ソダシが勝利した2年前の桜花賞(G1)では、レース後に池添謙一騎手が「今日はあの不利がすべて」と悔しがるほど道中で大きな不利を受けて15着に大敗。次のNHKマイルC(G1)では、シュネルマイスターにハナ差で敗れたものの2着とG1級の実力があったことを示している。
あれから2年が経った今回の安田記念は、そのソダシやシュネルマイスターを従えての勝利。ソングラインの関係者だけでなく、ファンにとっても感慨深い1勝になったはずだ。古馬になって本格化し、若かりし頃の鬱憤を晴らした格好だ。
一方で、この大器の雪辱はいつになるのだろうか。この安田記念が7度目のG1挑戦となったナミュール(牝4歳、栗東・高野友和厩舎)である。
「悲しいです」悲運の“裏切り女王”の遠い春…
「また不利を受けてしまいました……」
2番人気に推されながらも7着に敗れた前走のヴィクトリアマイルは、レース後に横山武史騎手が「不完全燃焼」とバッサリ。「あのような不利を食らっては力を発揮できない。落馬に至らなくてよかったです」と感情を露わにするほどの不利があった。

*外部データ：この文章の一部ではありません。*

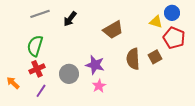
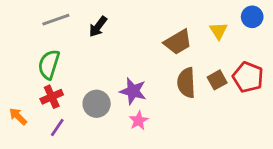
blue circle: (172, 13) -> (252, 17), moved
yellow triangle: (156, 22) -> (219, 31), turned 40
brown trapezoid: (113, 30) -> (178, 42), moved
red pentagon: (174, 38) -> (248, 77), moved

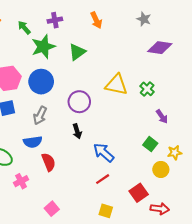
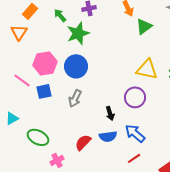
green triangle: (77, 52) -> (144, 26), moved
purple circle: (79, 102) -> (135, 97), moved
blue semicircle: (33, 142) -> (108, 136), moved
red semicircle: (49, 162) -> (83, 142), turned -114

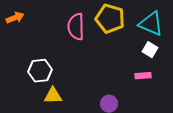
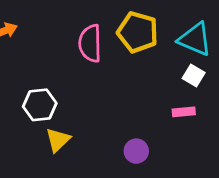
yellow triangle: (53, 96) -> (58, 140), turned -42

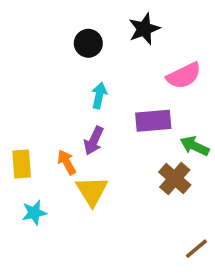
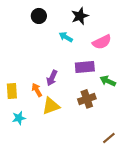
black circle: (88, 43) -> (39, 16), moved
cyan arrow: (99, 96) -> (66, 37), moved, turned -72
brown cross: (175, 178) -> (87, 99), moved, turned 30
yellow triangle: (92, 191) -> (51, 106), turned 42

そんなアクシデントがあっての安田記念だっただけに、人気こそ9番人気まで下降したものの、逆襲を期待していたファンは少なくなかったはずだ。
しかし、結果はまたも不利を受けての16着。横山武騎手も「悲しいです」と人馬の不運を嘆く他なかった。
G1で1番人気になること2回、2番人気も2回、3番人気が1回。これだけ見ると「どんな名馬か」と思うに違いない。だが、これは紛れもないナミュールの“足跡”である。
本馬にとって、唯一の重賞勝利となるチューリップ賞(G2)の歴代勝ち馬には、古くはエアグルーヴ、テイエムオーシャン、ウオッカにブエナビスタ、2010年以降でもハープスターやソウルスターリング、ラッキーライラックといった名牝の名がズラリと並ぶ。無論、勝ち馬のすべてが後に頂点にたどり着いたわけではないが、これだけを見てもナミュールがG1を勝ってもおかしくないだけのスケールを秘めていることは明らかだろう。
「前走のヴィクトリアマイルもそうでしたが、直線の長い東京の芝1600mはナミュールにとってG1制覇を狙うならベストの舞台だったと思います。それだけに度重なる不利に泣いてしまったことは、本当に残念という他ありません。
よく不利を受けてしまう馬は、受ける側にも問題があると言われますが、ナミュールは1番人気に推された阪神ジュベナイルF(G1)でも不利を受けています。
前日にC.デムーロ騎手が『重賞を勝てる馬。日曜に分かります』とV宣言するほど自信があったレースでしたが、スタートで出遅れると、道中では他馬と接触して行き場をなくす不利。最後の直線でも進路を探すのに苦労した結果4着……これには元JRA騎手の安藤勝己さんもTwitterで『力負けやない』と不完全燃焼を強調していました」(競馬記者)
秋華賞(G1)2着、オークス(G1)3着というG1実績のあるナミュールだが、肝心のマイルG1では不完全燃焼のレースが続いている。初めてG1で1番人気になった阪神JF以降、人気以上の好走を見せたのはオークスの4番人気3着だけ。そういった意味では、ずっとファンの期待を裏切り続けていることになってしまう。
「間隔が詰まる点を心配していましたが、良い状態に持ってきてくれた陣営に感謝したいです。前回は不利を受けて参考外。今日も道中は良い感じに運べましたが……」
一体、いつになれば「参考外」ではないレースに巡り合えるのか。G1を勝つことが簡単でないことは言うまでもないが、せめて完全燃焼できた大器の姿が見たい。